Marc Morano reported in a “Morano Minute” that “climate activists say Manchin’s opposition to Biden’s climate bill will be so harmful you’ll be able to see the effects on Earth’s geologic record.”  “The Jurassic, Holocene, and now….Manchin-cene?” Marc asked.

White House Press Secretary Jen Psaki released a harsh statement in which she vowed to neither “relent,” nor “give up.”  Read Psaki’s statement at CFACT.org.

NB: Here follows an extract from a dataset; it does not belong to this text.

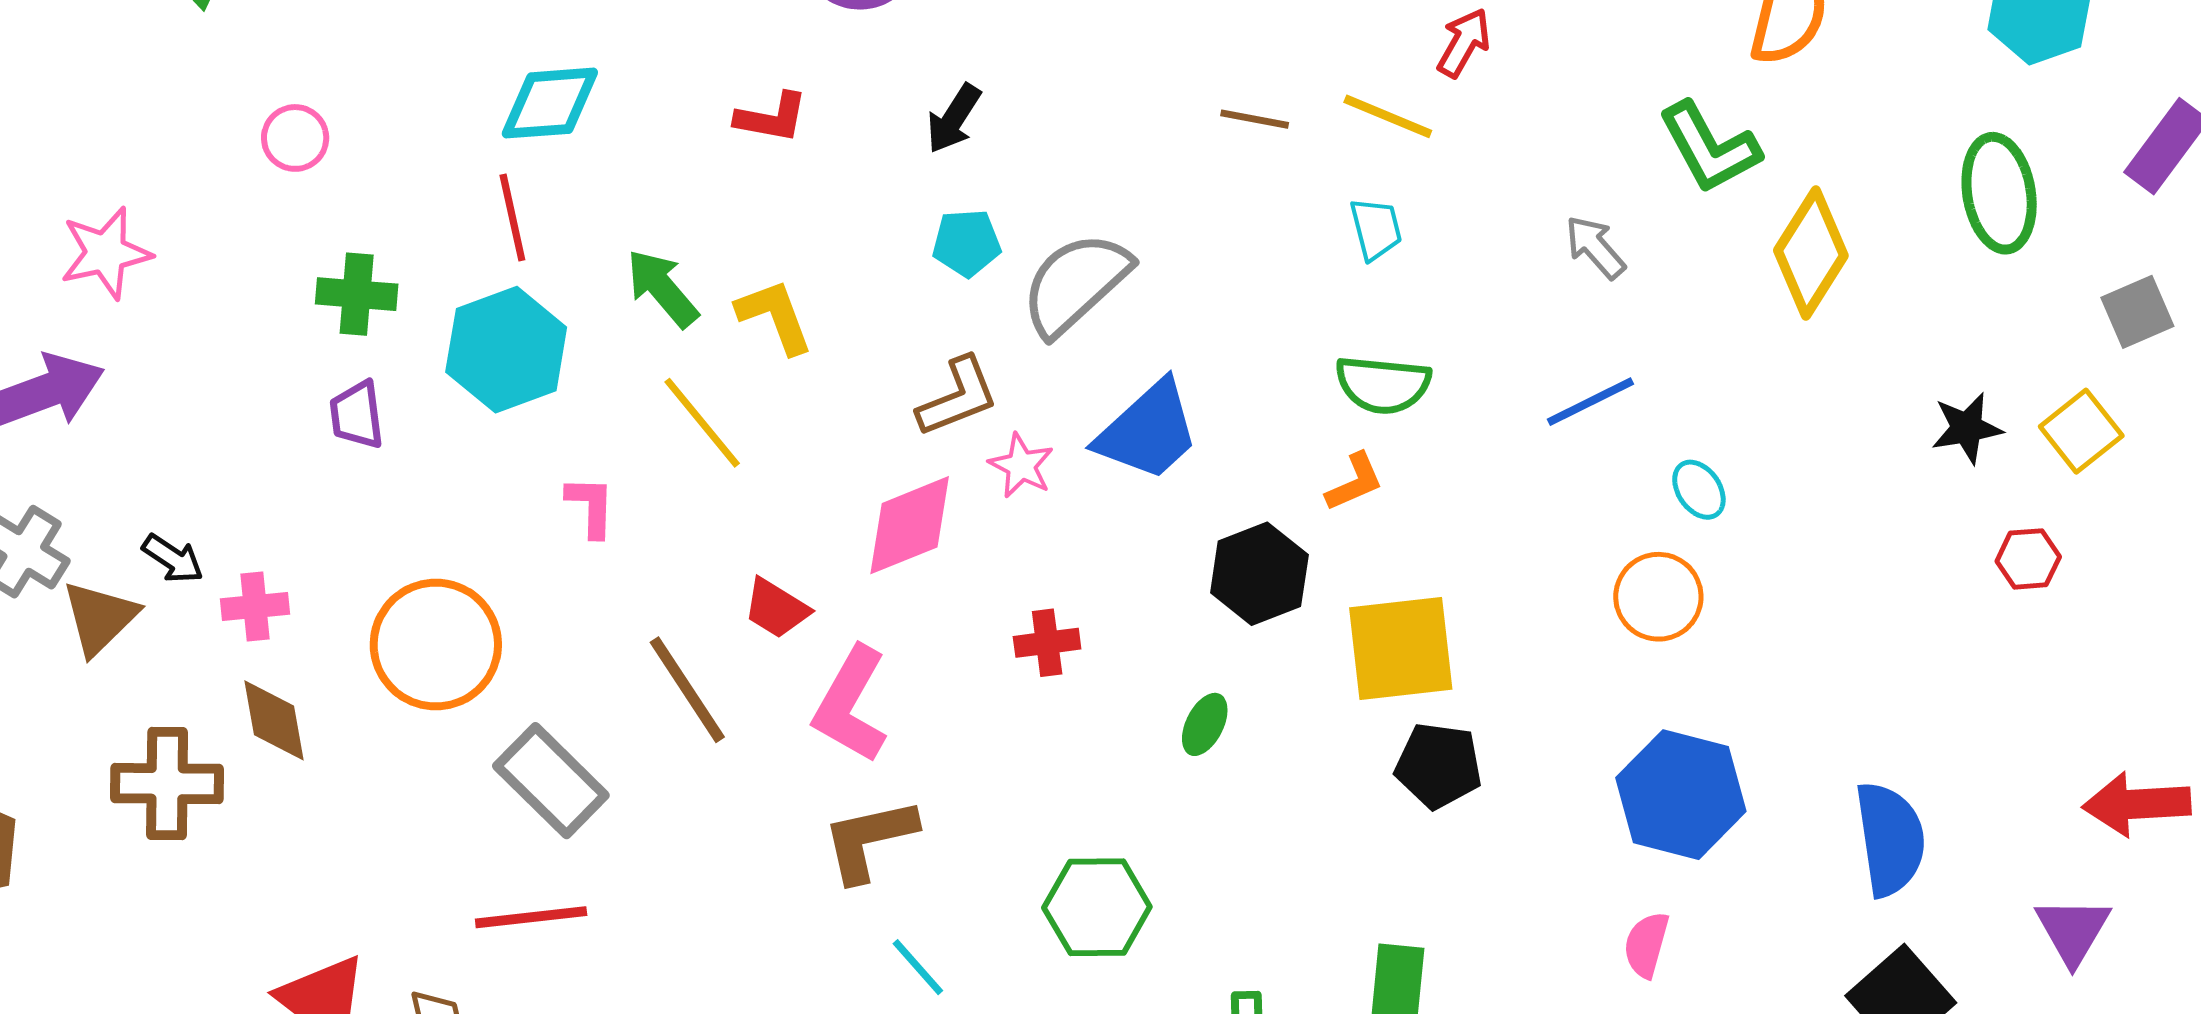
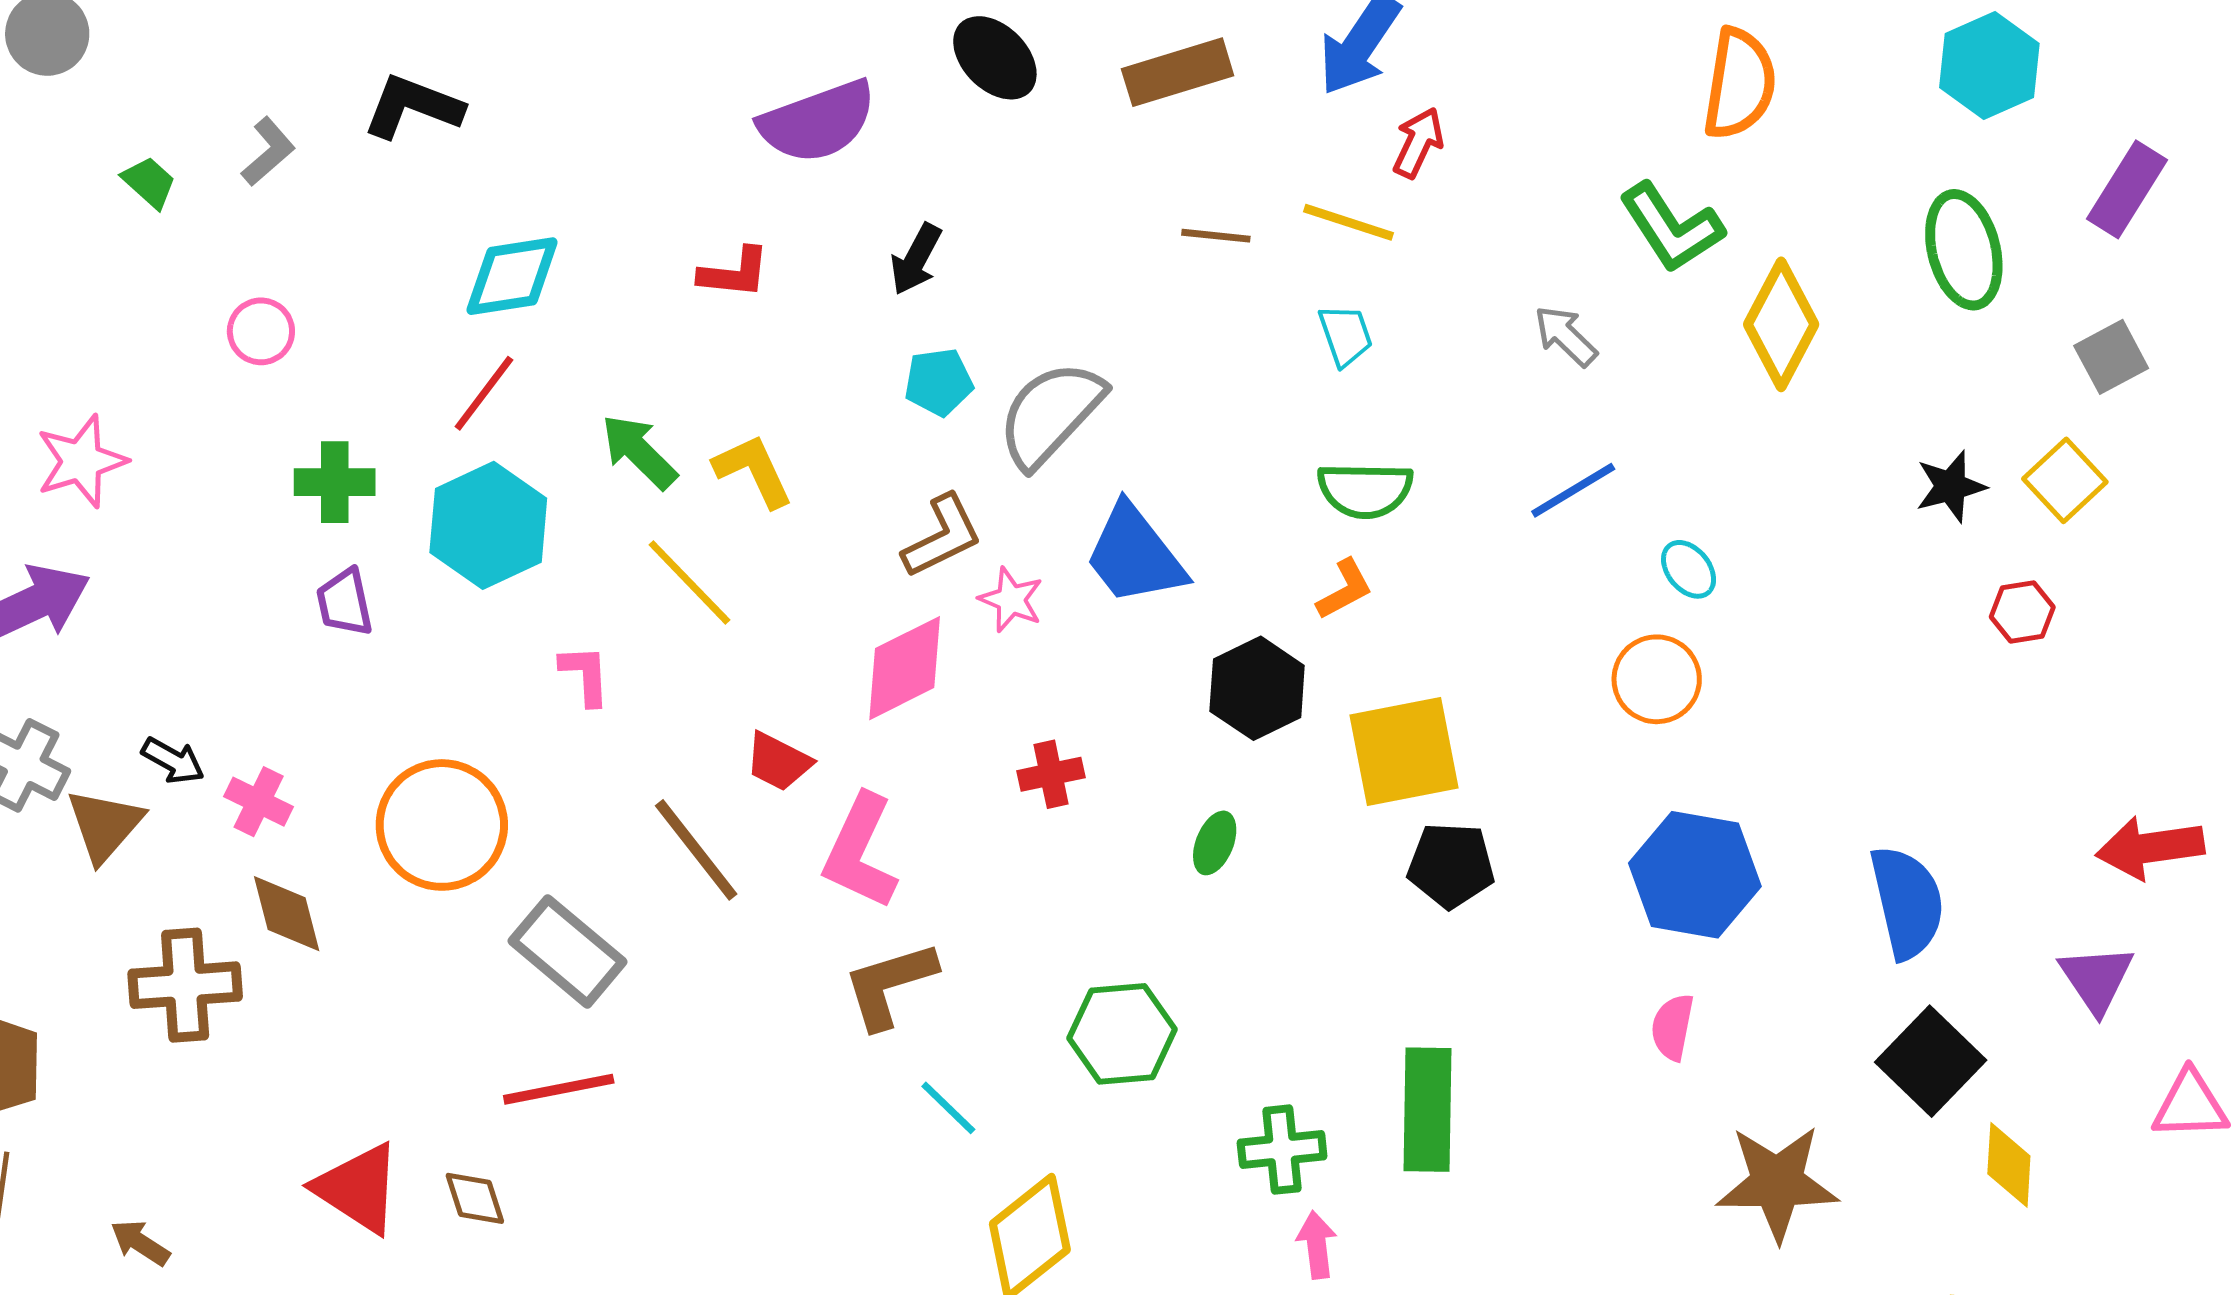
red line: (512, 217) -> (484, 393), turned 54
blue trapezoid: (1148, 431) -> (1135, 555), turned 99
pink cross: (255, 606) -> (259, 802), turned 36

Biden’s “Build Back Better” is laden with bad policy, including over $570 billion in climate spending.  AOC reported during UN COP 26 that the bill still contains funding for her “Civilian Climate Corps” — a Brave New World-ish plan to enlist and brainwash thousands of young people to shame and hector the rest of us into climate compliance   That would have been as much fun as the 50,000 new IRS agents Biden wants to loose to shake more taxes out of the rest of us.

Environmentalist Michael Shellenberger wrote, “Build Back Better would have undermined electricity reliability, raised energy prices, and made the U.S. more dependent on foreign energy imports.”

“Build Back Better” is a massive mistake.  Now that it’s dead we should drive a stake through its heart, cut off it’s head and smother it in garlic.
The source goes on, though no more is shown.